Work instruction → Among the lines of the records, count those containing the word "بندی", then give the number alone.

[[ Entries supplied, beginning ]]

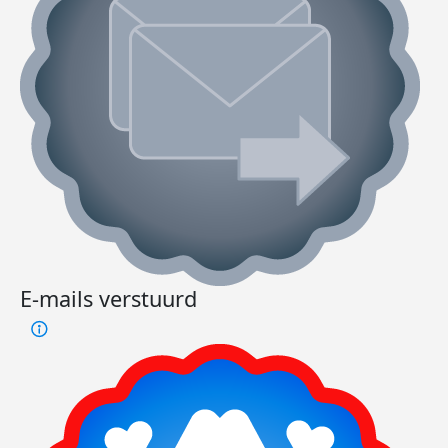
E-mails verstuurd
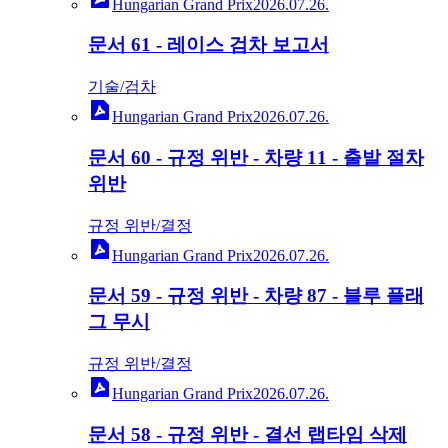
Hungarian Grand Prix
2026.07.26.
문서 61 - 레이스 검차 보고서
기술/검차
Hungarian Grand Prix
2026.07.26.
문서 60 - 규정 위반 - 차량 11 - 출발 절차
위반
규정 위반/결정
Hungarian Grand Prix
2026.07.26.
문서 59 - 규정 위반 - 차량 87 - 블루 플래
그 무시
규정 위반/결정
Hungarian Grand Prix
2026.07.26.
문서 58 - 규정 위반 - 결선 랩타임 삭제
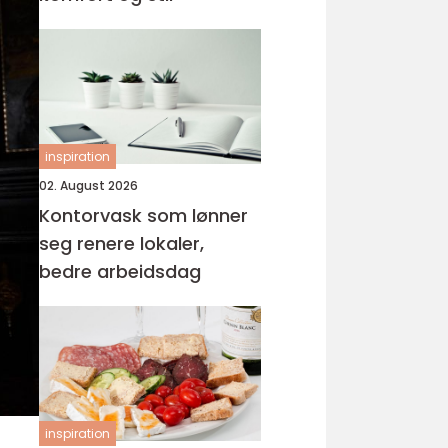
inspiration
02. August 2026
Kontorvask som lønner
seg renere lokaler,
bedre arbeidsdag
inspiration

[[ Entries supplied, end ]]
[[ Entries supplied, beginning ]]

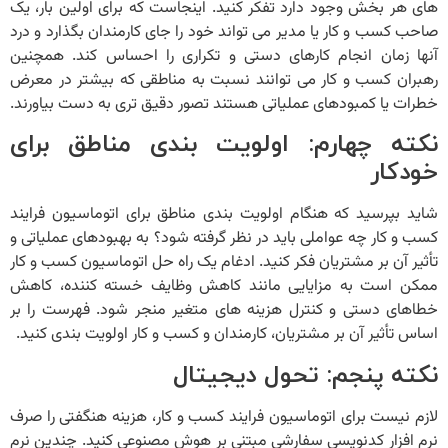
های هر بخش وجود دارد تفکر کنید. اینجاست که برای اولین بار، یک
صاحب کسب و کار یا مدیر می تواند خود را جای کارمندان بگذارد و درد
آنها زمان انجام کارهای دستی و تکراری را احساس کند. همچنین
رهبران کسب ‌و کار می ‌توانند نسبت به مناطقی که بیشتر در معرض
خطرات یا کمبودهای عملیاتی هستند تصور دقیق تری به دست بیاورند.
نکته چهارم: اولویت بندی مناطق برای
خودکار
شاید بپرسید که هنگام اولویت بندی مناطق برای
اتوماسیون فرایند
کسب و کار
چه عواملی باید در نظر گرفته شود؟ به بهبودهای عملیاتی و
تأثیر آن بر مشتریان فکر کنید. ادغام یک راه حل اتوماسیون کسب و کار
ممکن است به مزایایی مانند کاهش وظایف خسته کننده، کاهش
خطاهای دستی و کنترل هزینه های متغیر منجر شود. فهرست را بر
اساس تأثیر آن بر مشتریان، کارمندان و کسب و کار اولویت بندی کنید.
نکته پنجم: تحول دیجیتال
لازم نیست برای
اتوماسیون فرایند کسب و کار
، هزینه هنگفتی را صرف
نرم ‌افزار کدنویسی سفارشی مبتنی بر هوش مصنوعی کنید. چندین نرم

[[ Entries supplied, end ]]
[[ Entries supplied, beginning ]]

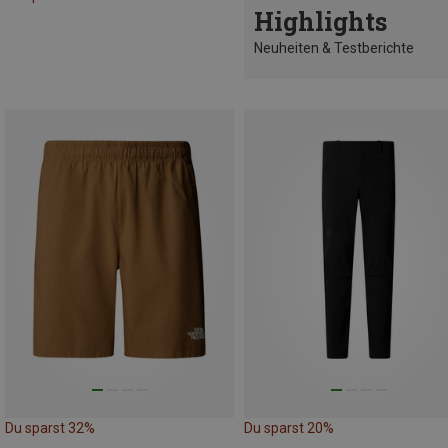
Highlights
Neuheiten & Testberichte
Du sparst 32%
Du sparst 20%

[[ Entries supplied, end ]]

Task output → 3